A good showing tonight would be huge IMO, regardless of who Dallas has suited up.


----------



## ProfitByProphet (Jan 31, 2008)

Is this game not on TV? The Comcast guide isn't showing it.


----------



## nikolokolus (Jan 29, 2008)

ProfitByProphet said:


> Is this game not on TV? The Comcast guide isn't showing it.


KGW channel 8


----------



## VenomXL (Jan 22, 2008)

MB just said that a couple people who have been named in the trade are on the floor during shoot around. Should be interesting to see what happens tonight with those guys.


----------



## It's_GO_Time (Oct 13, 2005)

Dallas is 22-3 at home : (


----------



## VenomXL (Jan 22, 2008)

Game time. Let's take the first quarter of the Houston game and multiply it by four, I think that would do the trick.


----------



## nikolokolus (Jan 29, 2008)

Damn, another ugly start ...


----------



## VenomXL (Jan 22, 2008)

Now, here's the fugly start we've come to expect.


----------



## Darkwebs (May 23, 2006)

Why can't we learn to rebound?


----------



## VenomXL (Jan 22, 2008)

I'd like to describe my feelings about how this team is playing with one word...

Barf.


----------



## yuyuza1 (May 24, 2006)

Only thing going according to plan is JJ getting a turnover on his first offensive possession.


----------



## Darkwebs (May 23, 2006)

Dirk is on fire. Can we put Outlaw on him yet?


----------



## VenomXL (Jan 22, 2008)

Dirk is going all NBA Jam on us, he's on fire!
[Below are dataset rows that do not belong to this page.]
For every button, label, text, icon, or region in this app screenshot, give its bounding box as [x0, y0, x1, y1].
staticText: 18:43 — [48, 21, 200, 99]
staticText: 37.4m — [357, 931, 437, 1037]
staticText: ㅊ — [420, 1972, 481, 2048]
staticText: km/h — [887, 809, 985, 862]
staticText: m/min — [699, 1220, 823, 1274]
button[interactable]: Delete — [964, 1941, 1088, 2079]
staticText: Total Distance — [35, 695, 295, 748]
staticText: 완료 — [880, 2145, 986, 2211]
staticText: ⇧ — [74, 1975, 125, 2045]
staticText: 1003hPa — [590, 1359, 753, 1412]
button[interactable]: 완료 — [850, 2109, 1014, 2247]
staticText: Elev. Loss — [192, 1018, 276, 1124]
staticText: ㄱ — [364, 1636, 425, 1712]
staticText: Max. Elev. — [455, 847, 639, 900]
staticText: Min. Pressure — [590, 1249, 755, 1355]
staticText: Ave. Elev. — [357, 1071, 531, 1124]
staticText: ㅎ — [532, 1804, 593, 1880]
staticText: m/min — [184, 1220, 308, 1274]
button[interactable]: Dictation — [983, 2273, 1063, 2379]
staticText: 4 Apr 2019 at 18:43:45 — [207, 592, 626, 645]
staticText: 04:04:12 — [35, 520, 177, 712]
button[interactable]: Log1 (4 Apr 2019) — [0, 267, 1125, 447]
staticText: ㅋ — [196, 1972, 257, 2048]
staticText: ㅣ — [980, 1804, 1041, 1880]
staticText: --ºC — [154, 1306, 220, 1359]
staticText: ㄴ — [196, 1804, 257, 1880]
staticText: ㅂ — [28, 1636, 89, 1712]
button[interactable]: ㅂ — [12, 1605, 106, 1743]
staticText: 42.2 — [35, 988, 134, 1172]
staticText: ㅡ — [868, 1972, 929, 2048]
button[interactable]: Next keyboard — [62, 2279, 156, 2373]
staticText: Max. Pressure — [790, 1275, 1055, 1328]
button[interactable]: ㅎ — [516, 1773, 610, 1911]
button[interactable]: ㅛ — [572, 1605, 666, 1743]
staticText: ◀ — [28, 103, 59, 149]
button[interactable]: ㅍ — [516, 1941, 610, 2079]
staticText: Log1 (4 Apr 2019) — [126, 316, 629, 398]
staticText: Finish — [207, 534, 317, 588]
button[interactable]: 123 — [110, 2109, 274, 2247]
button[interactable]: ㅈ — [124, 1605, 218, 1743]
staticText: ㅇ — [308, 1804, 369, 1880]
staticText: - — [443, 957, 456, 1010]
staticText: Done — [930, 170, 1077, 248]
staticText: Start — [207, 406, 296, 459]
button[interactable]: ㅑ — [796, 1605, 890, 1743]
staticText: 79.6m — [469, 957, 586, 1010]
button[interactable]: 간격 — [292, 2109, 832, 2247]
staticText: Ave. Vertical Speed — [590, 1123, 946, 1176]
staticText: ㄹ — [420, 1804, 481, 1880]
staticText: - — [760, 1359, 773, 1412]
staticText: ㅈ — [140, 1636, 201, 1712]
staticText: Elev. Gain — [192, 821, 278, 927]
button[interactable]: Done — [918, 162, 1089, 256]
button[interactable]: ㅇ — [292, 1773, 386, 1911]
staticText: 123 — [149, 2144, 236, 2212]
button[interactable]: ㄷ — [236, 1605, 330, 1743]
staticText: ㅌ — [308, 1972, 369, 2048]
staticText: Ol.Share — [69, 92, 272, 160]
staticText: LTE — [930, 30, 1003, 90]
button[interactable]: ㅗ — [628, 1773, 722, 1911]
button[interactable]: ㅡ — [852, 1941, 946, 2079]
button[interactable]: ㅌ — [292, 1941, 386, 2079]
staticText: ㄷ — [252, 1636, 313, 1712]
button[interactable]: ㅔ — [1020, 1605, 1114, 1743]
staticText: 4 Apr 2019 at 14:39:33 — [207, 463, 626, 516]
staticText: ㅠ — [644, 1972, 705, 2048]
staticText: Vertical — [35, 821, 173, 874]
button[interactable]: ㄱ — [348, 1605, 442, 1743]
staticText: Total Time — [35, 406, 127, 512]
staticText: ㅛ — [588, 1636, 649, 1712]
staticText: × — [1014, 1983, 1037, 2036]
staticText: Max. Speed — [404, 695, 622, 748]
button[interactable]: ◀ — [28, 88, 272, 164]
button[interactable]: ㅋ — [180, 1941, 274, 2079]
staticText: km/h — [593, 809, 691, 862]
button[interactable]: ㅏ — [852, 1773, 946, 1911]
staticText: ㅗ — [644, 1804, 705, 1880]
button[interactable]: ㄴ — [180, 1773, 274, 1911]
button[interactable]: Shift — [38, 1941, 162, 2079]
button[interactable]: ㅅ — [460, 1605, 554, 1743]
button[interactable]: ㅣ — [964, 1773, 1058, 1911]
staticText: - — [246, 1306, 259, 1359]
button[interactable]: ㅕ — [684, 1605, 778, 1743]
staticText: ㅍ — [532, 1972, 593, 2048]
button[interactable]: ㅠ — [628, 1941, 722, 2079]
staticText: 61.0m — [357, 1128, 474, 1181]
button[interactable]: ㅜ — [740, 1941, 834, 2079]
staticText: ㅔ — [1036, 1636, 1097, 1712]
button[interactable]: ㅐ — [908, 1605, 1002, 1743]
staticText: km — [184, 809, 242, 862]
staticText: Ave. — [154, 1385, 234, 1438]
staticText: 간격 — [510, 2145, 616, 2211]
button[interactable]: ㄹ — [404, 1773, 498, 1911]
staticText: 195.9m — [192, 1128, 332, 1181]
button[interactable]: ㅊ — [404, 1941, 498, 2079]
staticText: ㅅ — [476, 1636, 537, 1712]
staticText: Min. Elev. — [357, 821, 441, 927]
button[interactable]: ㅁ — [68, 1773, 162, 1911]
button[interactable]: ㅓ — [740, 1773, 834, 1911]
Barea is a little flopper.

Edit #2, dammit Jarret, watch your back on the break.


----------



## Down Under Blazer (Jan 19, 2008)

I can't get audio streaming, or game live on NBA.com to work.
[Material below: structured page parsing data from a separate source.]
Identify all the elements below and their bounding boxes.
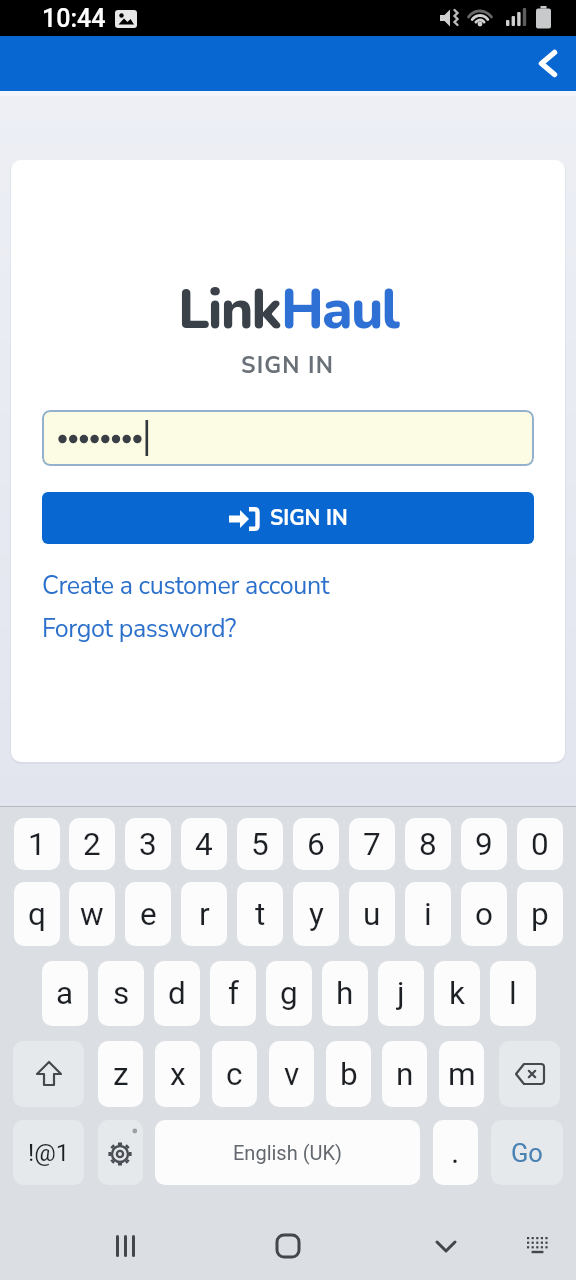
staticText: u (363, 896, 381, 933)
staticText: Forgot password? (42, 612, 236, 646)
staticText: q (28, 896, 46, 933)
staticText: !@1 (28, 1139, 70, 1167)
staticText: Haul (281, 272, 399, 347)
staticText: y (309, 896, 324, 933)
staticText: r (199, 896, 210, 933)
staticText: e (140, 896, 157, 933)
staticText: i (424, 896, 432, 933)
staticText: a (56, 975, 74, 1012)
staticText: o (475, 896, 493, 933)
staticText: g (280, 975, 298, 1012)
staticText: j (397, 975, 405, 1012)
staticText: k (449, 975, 465, 1012)
staticText: 2 (83, 826, 101, 863)
staticText: m (448, 1056, 476, 1093)
staticText: b (340, 1056, 358, 1093)
staticText: 3 (139, 826, 157, 863)
staticText: l (509, 975, 517, 1012)
staticText: p (531, 896, 549, 933)
staticText: x (170, 1056, 186, 1093)
staticText: . (451, 1134, 460, 1171)
staticText: 9 (475, 826, 493, 863)
staticText: SIGN IN (270, 504, 348, 533)
staticText: 4 (195, 826, 213, 863)
staticText: h (336, 975, 354, 1012)
staticText: z (113, 1056, 129, 1093)
staticText: 5 (251, 826, 269, 863)
staticText: v (284, 1056, 300, 1093)
staticText: c (226, 1056, 243, 1093)
staticText: s (113, 975, 130, 1012)
staticText: SIGN IN (241, 350, 335, 381)
staticText: f (228, 975, 239, 1012)
staticText: 0 (531, 826, 549, 863)
staticText: w (80, 896, 104, 933)
staticText: 6 (307, 826, 325, 863)
staticText: Create a customer account (42, 569, 330, 603)
staticText: 8 (419, 826, 437, 863)
staticText: 1 (28, 826, 46, 863)
staticText: t (255, 896, 266, 933)
staticText: 7 (363, 826, 381, 863)
staticText: d (168, 975, 186, 1012)
staticText: English (UK) (233, 1141, 342, 1164)
staticText: Link (178, 272, 281, 347)
staticText: n (396, 1056, 414, 1093)
staticText: Go (511, 1138, 543, 1168)
staticText: 10:44 (42, 4, 106, 33)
Anyone else having problems?


----------



## Darkwebs (May 23, 2006)

What's with our point guards and the off arm push off (offensive foul)?


----------



## Darkwebs (May 23, 2006)

2 turnovers by Jack in less than 5 min of play. Awesome.


----------



## RoyToy (May 25, 2007)

It kills me that my favorite team is borderline boring to watch.


----------



## Darkwebs (May 23, 2006)

crap! Roy's knee just got rolled on.


----------



## VenomXL (Jan 22, 2008)

Kill me now.

Thank god Roy looks OK.

Hahahahahahah, god we suck.


----------



## Darkwebs (May 23, 2006)

28 to 15. Portland down 13 after only the first quarter. Ouch!


----------



## VenomXL (Jan 22, 2008)

You let the smallest dude on the court get the offensive rebound, he gets it back and knocks down a three in the corner. The All-Star break can't come soon enough, this team just looks done.

Save us Raef, you're our only hope!


----------



## Darkwebs (May 23, 2006)

Sergio for a far-out 3!!!


----------



## VenomXL (Jan 22, 2008)

Man, it seems like we couldn't throw it in the ocean at this point. Maybe Sergio should take all his shots three steps behind the arc.

Make your friggin' free throws AHHHHHHHHHHH.


----------



## Darkwebs (May 23, 2006)

Outlaw with the "and one" play. Sweet move.


----------



## yuyuza1 (May 24, 2006)

Sergio gets the hook after a decent stint....AGAIN!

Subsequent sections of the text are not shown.